Spectral and Krylov Complexity in Billiard Systems
Hugo A. Camargo, Viktor Jahnke, Hyun-Sik Jeong, Keun-Young Kim,, Mitsuhiro Nishida

TL;DR
This paper explores spectral and Krylov complexities in quantum billiards, revealing how these measures distinguish integrable from non-integrable systems and saturate universal bounds at finite temperatures.
Contribution
It introduces spectral and Krylov complexity as tools to probe quantum billiard integrability and demonstrates their effectiveness through detailed analysis of circle and stadium billiards.
Findings
Spectral complexity saturation times differ between integrable and non-integrable billiards.
Lanczos coefficients grow at the universal bound at low temperatures.
Erratic Lanczos behavior indicates system integrability or chaos.
Abstract
In this work, we investigate spectral complexity and Krylov complexity in quantum billiard systems at finite temperature.

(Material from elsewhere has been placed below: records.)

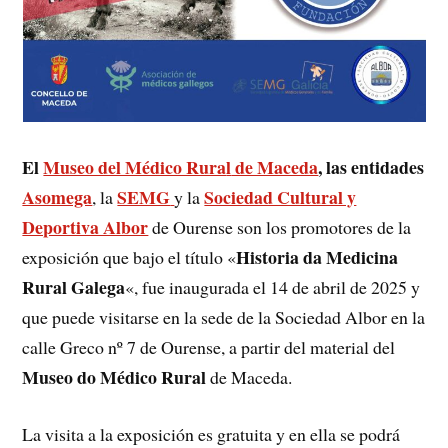
El
Museo del Médico Rura
l
de Maceda
, las entidades
Asomega
SEMG
Sociedad Cultural y
, la
y la
Deportiva Albor
de Ourense son los promotores de la
Historia da Medicina
exposición que bajo el título «
Rural Galega
«, fue inaugurada el 14 de abril de 2025 y
que puede visitarse en la sede de la Sociedad Albor en la
calle Greco nº 7 de Ourense, a partir del material del
Museo do Médico Rural
de Maceda.
La visita a la exposición es gratuita y en ella se podrá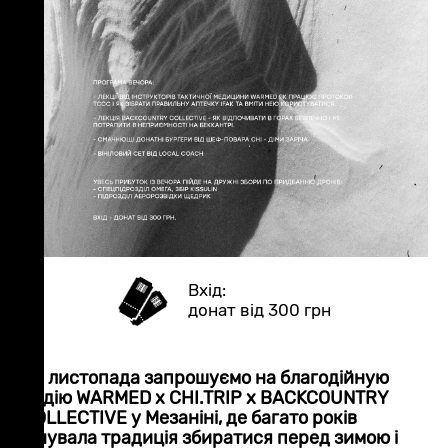
донат від 300 грн
25 листопада запрошуємо на благодійную
подію WARMED x CHI.TRIP x BACKCOUNTRY
COLLECTIVE у Мезаніні, де багато років
існувала традиція збиратися перед зимою і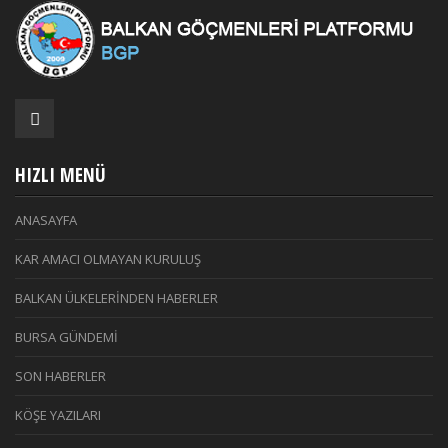
HIZLI MENÜ
ANASAYFA
KAR AMACI OLMAYAN KURULUŞ
BALKAN ÜLKELERİNDEN HABERLER
BURSA GÜNDEMİ
SON HABERLER
KÖŞE YAZILARI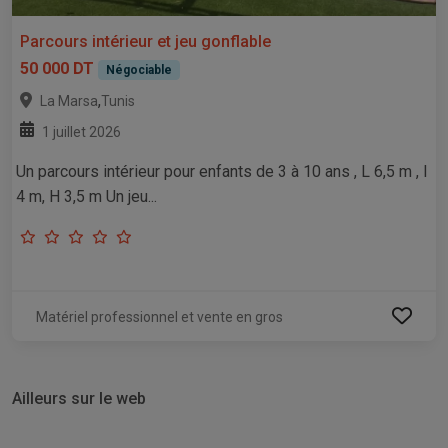
Parcours intérieur et jeu gonflable
50 000 DT
Négociable
,
La Marsa
Tunis
1 juillet 2026
Un parcours intérieur pour enfants de 3 à 10 ans , L 6,5 m , l
4 m, H 3,5 m Un jeu...
Matériel professionnel et vente en gros
Ailleurs sur le web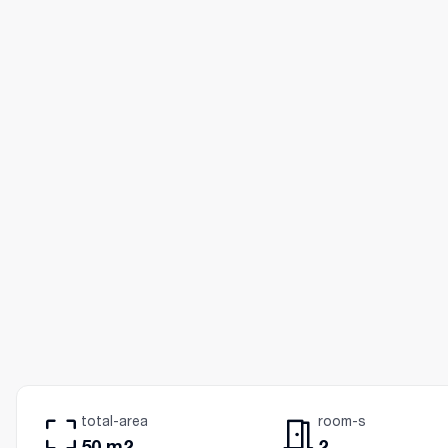
total-area
room-s
50 m2
2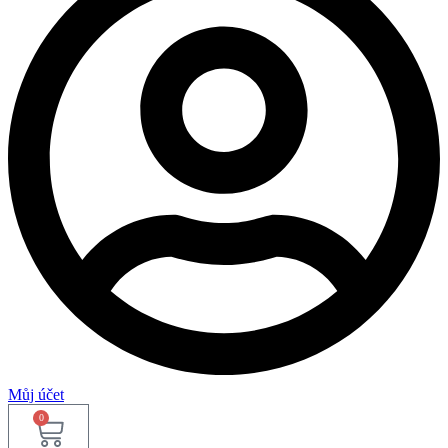
Můj účet
0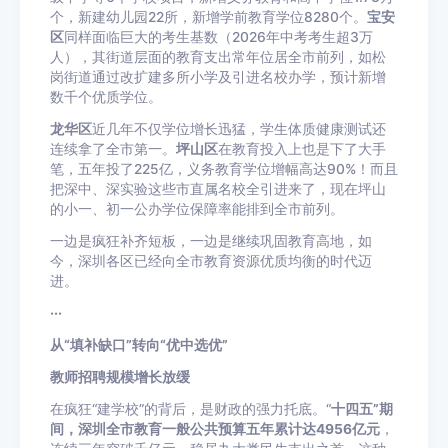
个，新建幼儿园22所，新增学前教育学位8280个。
宝安
区
同样面临巨大的考生基数（2026年中考考生超3万
人），其街道层面的教育支出常年位居全市前列，如松
岗街道通过改扩建多所小学及引进名校办学，预计新增
数千个优质学位。
龙华区
近几年不仅学位增长迅猛，学生体质健康测试还
连续拿了全市第一。
坪山区
在教育投入上也是下了大手
笔，五年投了225亿，义务教育学位增幅高达90%！而且
把深中、深实验这些市直属名校全引进来了，现在坪山
的小一、初一公办学位保障率能排到全市前列。
一边是疯狂补齐短板，一边是继续巩固教育高地，如
今，深圳各区已经向全市教育资源优质均衡的时代迈
进。
···
从“填补缺口”转向“优中选优”
教师招聘规模增长放缓
在疯狂“建学校”的背后，是财政的强力托底。“
十四五”期
间，深圳全市教育一般公共预算五年累计达4956亿元
，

We study both circle and stadium billiards as paradigmatic examples of integrable and non-integrable quantum-mechanical systems, respectively. We show that the saturation value and time scale of spectral complexity may be used to probe the non-integrability of the system since we find that when computed for the circle billiard, it saturates at a later time scale compared to the stadium billiards. This observation is verified for different temperatures. Furthermore, we study the Krylov complexity of the position operator and its associated Lanczos coefficients at finite temperature using the Wightman inner product. We find that the growth rate of the Lanczos coefficients saturates the conjectured universal bound at low temperatures. Additionally, we also find that…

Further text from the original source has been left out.